What you are asked to do: Exactly the lines from the first line of the records to the line holding "institutions, including Harvard" should be duplicated, and nothing more; pictures stay out.

Collected data:
- - - -
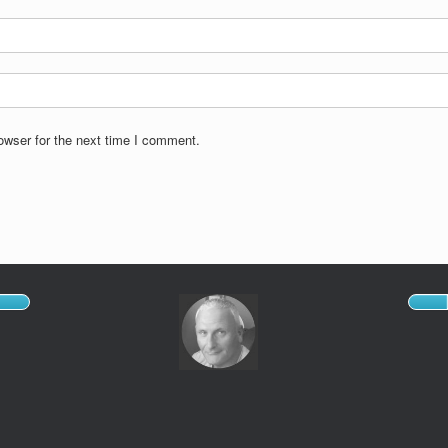
owser for the next time I comment.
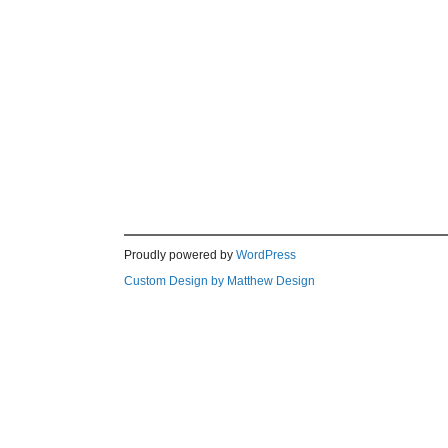
Proudly powered by
WordPress
Custom Design by Matthew Design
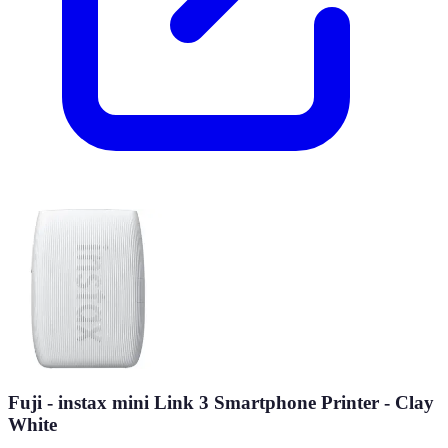
Fuji - instax mini Link 3 Smartphone Printer - Clay
White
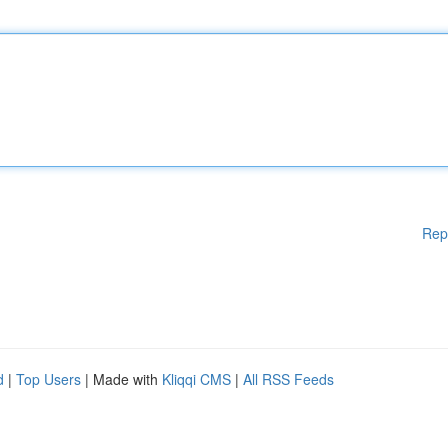
Rep
d
|
Top Users
| Made with
Kliqqi CMS
|
All RSS Feeds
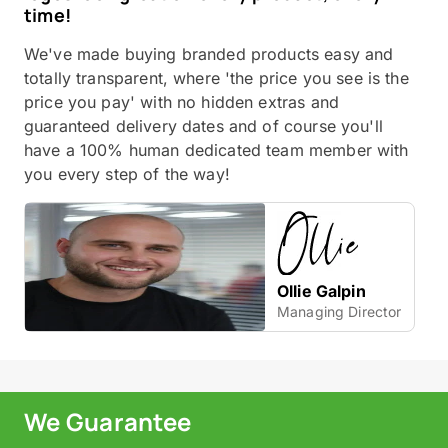
time!
We've made buying branded products easy and
totally transparent, where 'the price you see is the
price you pay' with no hidden extras and
guaranteed delivery dates and of course you'll
have a 100% human dedicated team member with
you every step of the way!
Ollie Galpin
Managing Director
We Guarantee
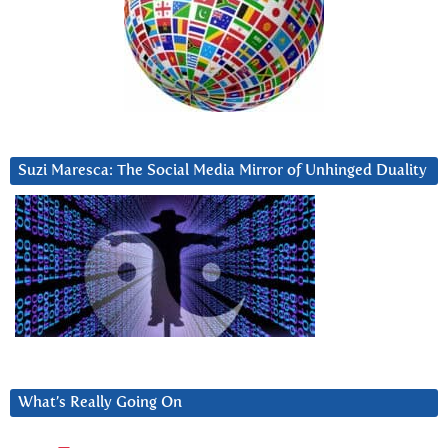
Suzi Maresca: The Social Media Mirror of Unhinged Duality
What’s Really Going On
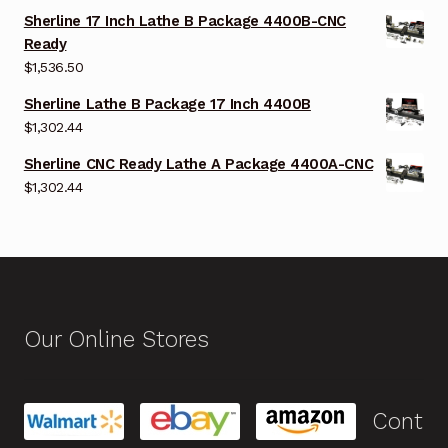
Sherline 17 Inch Lathe B Package 4400B-CNC
Ready
$
1,536.50
Sherline Lathe B Package 17 Inch 4400B
$
1,302.44
Sherline CNC Ready Lathe A Package 4400A-CNC
$
1,302.44
Our Online Stores
Cont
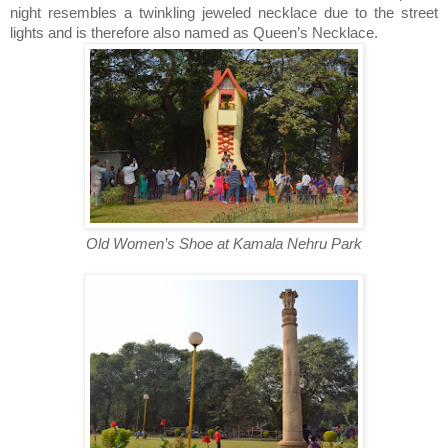
night resembles a twinkling jeweled necklace due to the street
lights and is therefore also named as Queen’s Necklace.
Old Women’s Shoe at Kamala Nehru Park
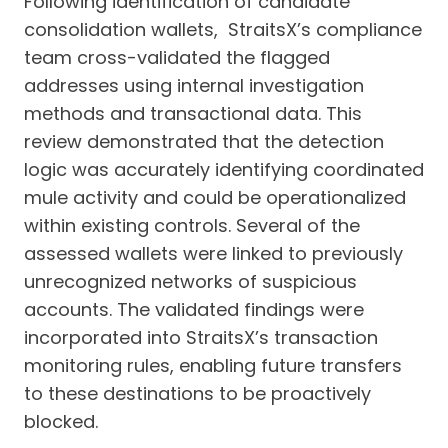
Following identification of candidate
consolidation wallets, StraitsX’s compliance
team cross-validated the flagged
addresses using internal investigation
methods and transactional data. This
review demonstrated that the detection
logic was accurately identifying coordinated
mule activity and could be operationalized
within existing controls. Several of the
assessed wallets were linked to previously
unrecognized networks of suspicious
accounts. The validated findings were
incorporated into StraitsX’s transaction
monitoring rules, enabling future transfers
to these destinations to be proactively
blocked.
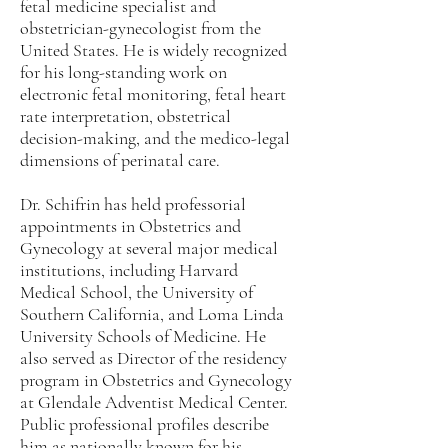
fetal medicine specialist and
obstetrician-gynecologist from the
United States. He is widely recognized
for his long-standing work on
electronic fetal monitoring, fetal heart
rate interpretation, obstetrical
decision-making, and the medico-legal
dimensions of perinatal care.
Dr. Schifrin has held professorial
appointments in Obstetrics and
Gynecology at several major medical
institutions, including Harvard
Medical School, the University of
Southern California, and Loma Linda
University Schools of Medicine. He
also served as Director of the residency
program in Obstetrics and Gynecology
at Glendale Adventist Medical Center.
Public professional profiles describe
him as nationally known for his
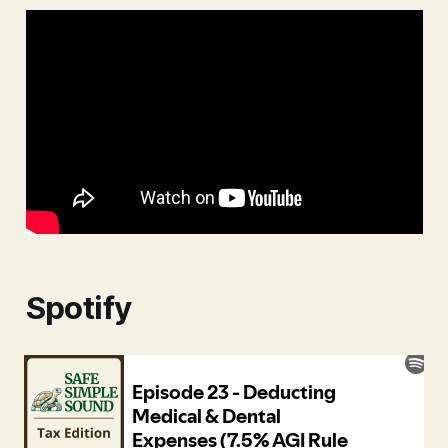
Spotify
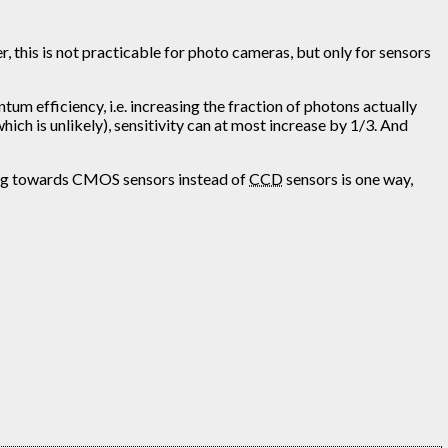
 this is not practicable for photo cameras, but only for sensors
um efficiency, i.e. increasing the fraction of photons actually
ich is unlikely), sensitivity can at most increase by 1/3. And
oving towards CMOS sensors instead of
CCD
sensors is one way,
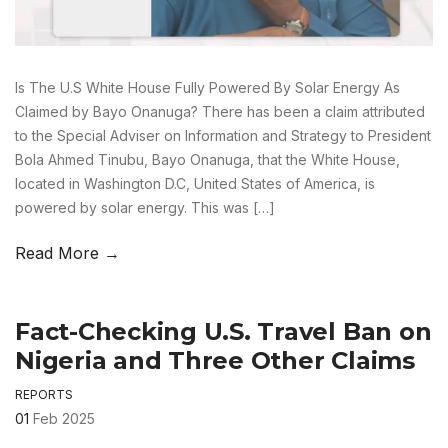
Is The U.S White House Fully Powered By Solar Energy As
Claimed by Bayo Onanuga? There has been a claim attributed
to the Special Adviser on Information and Strategy to President
Bola Ahmed Tinubu, Bayo Onanuga, that the White House,
located in Washington D.C, United States of America, is
powered by solar energy. This was […]
Read More →
Fact-Checking U.S. Travel Ban on
Nigeria and Three Other Claims
REPORTS
01
Feb 2025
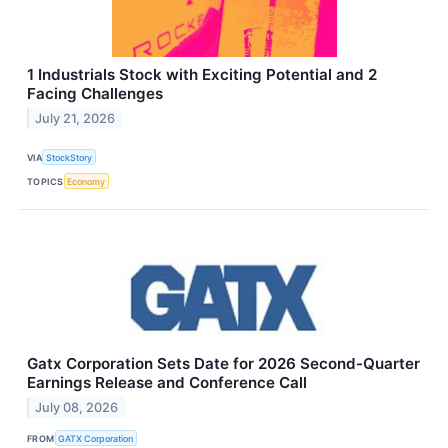
1 Industrials Stock with Exciting Potential and 2
Facing Challenges
July 21, 2026
VIA
StockStory
TOPICS
Economy
Gatx Corporation Sets Date for 2026 Second-Quarter
Earnings Release and Conference Call
July 08, 2026
FROM
GATX Corporation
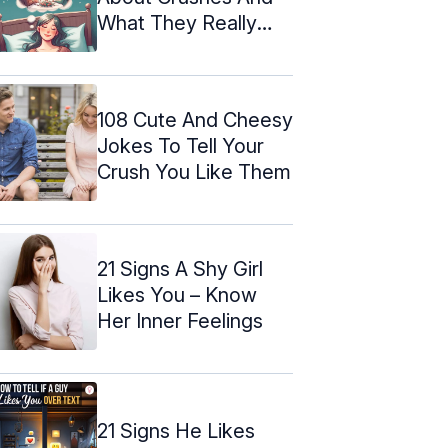
What They Really
Mean
108 Cute And Cheesy
Jokes To Tell Your
Crush You Like Them
21 Signs A Shy Girl
Likes You – Know
Her Inner Feelings
21 Signs He Likes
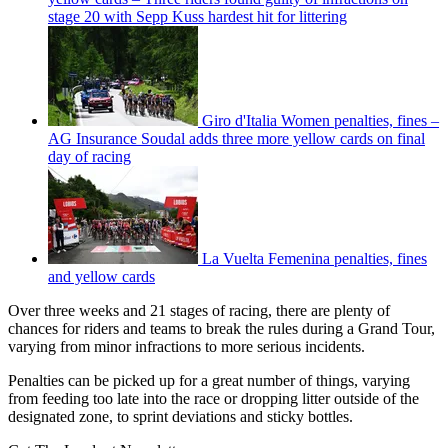
stage 20 with Sepp Kuss hardest hit for littering
Giro d'Italia Women penalties, fines –
AG Insurance Soudal adds three more yellow cards on final
day of racing
La Vuelta Femenina penalties, fines
and yellow cards
Over three weeks and 21 stages of racing, there are plenty of
chances for riders and teams to break the rules during a Grand Tour,
varying from minor infractions to more serious incidents.
Penalties can be picked up for a great number of things, varying
from feeding too late into the race or dropping litter outside of the
designated zone, to sprint deviations and sticky bottles.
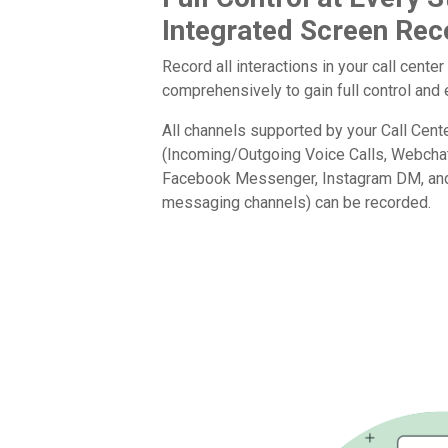
Integrated Screen Rec
Record all interactions in your call center
comprehensively to gain full control an
All channels supported by your Call Cen
(Incoming/Outgoing Voice Calls, Webcha
Facebook Messenger, Instagram DM, and 
messaging channels) can be recorded.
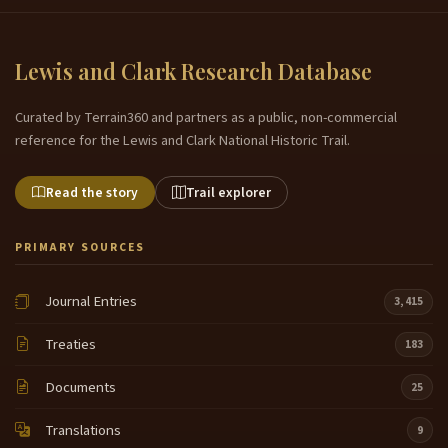
Lewis and Clark Research Database
Curated by Terrain360 and partners as a public, non-commercial
reference for the Lewis and Clark National Historic Trail.
Read the story
Trail explorer
PRIMARY SOURCES
Journal Entries
3,415
Treaties
183
Documents
25
Translations
9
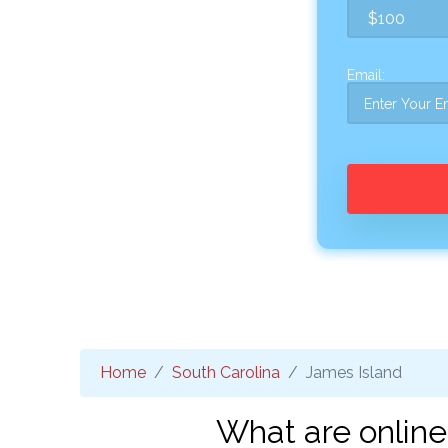
Email:
Home
South Carolina
James Island
What are online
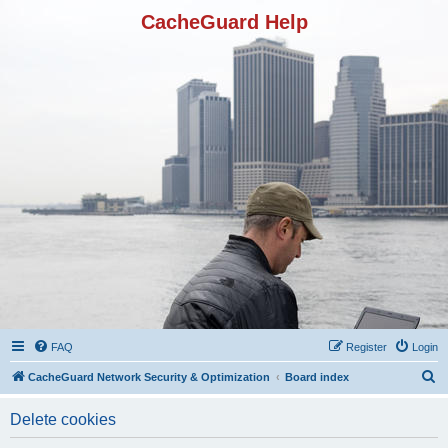
CacheGuard Help
FAQ
Register
Login
S
CacheGuard Network Security & Optimization
Board index
e
Delete cookies
a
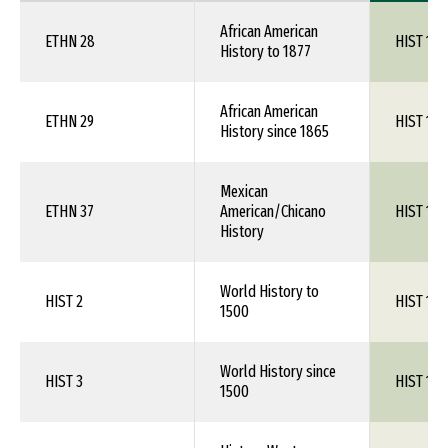
African American
ETHN 28
HIST 1XX
History to 1877
African American
ETHN 29
HIST 1XX
History since 1865
Mexican
ETHN 37
American/Chicano
HIST 1XX
History
World History to
HIST 2
HIST 1XX
1500
World History since
HIST 3
HIST 1XX
1500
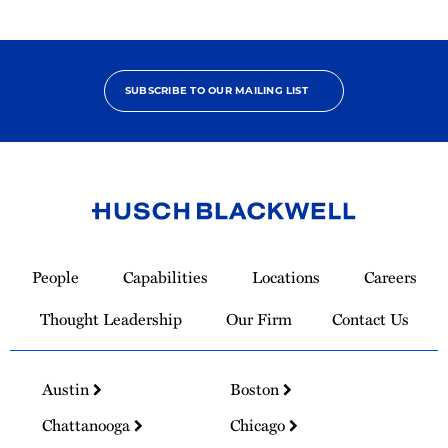
SUBSCRIBE TO OUR MAILING LIST
Link
to
People
Capabilities
Locations
Careers
Homepage
Thought Leadership
Our Firm
Contact Us
Austin
Boston
Chattanooga
Chicago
- - - -
Result of the exercise:
owser for the next time I comment.
Proudly powered by
WordPress
Custom Design by Matthew Design
Fuji - instax mini Link 3 Smartphone Printer - Clay
White
Rep
d
|
Top Users
| Made with
Kliqqi CMS
|
All RSS Feeds
time!
We've made buying branded products easy and
totally transparent, where 'the price you see is the
price you pay' with no hidden extras and
guaranteed delivery dates and of course you'll
have a 100% human dedicated team member with
you every step of the way!
Ollie Galpin
Managing Director
We Guarantee
Suzi Maresca: The Social Media Mirror of Unhinged Duality
What’s Really Going On
Sherline 17 Inch Lathe B Package 4400B-CNC
Ready
$
1,536.50
Sherline Lathe B Package 17 Inch 4400B
$
1,302.44
Sherline CNC Ready Lathe A Package 4400A-CNC
$
1,302.44
Our Online Stores
Cont
night resembles a twinkling jeweled necklace due to the street
lights and is therefore also named as Queen’s Necklace.
Old Women’s Shoe at Kamala Nehru Park
Following identification of candidate
consolidation wallets, StraitsX’s compliance
team cross-validated the flagged
addresses using internal investigation
methods and transactional data. This
review demonstrated that the detection
logic was accurately identifying coordinated
mule activity and could be operationalized
within existing controls. Several of the
assessed wallets were linked to previously
unrecognized networks of suspicious
accounts. The validated findings were
incorporated into StraitsX’s transaction
monitoring rules, enabling future transfers
to these destinations to be proactively
blocked.
fetal medicine specialist and
obstetrician-gynecologist from the
United States. He is widely recognized
for his long-standing work on
electronic fetal monitoring, fetal heart
rate interpretation, obstetrical
decision-making, and the medico-legal
dimensions of perinatal care.
Dr. Schifrin has held professorial
appointments in Obstetrics and
Gynecology at several major medical
institutions, including Harvard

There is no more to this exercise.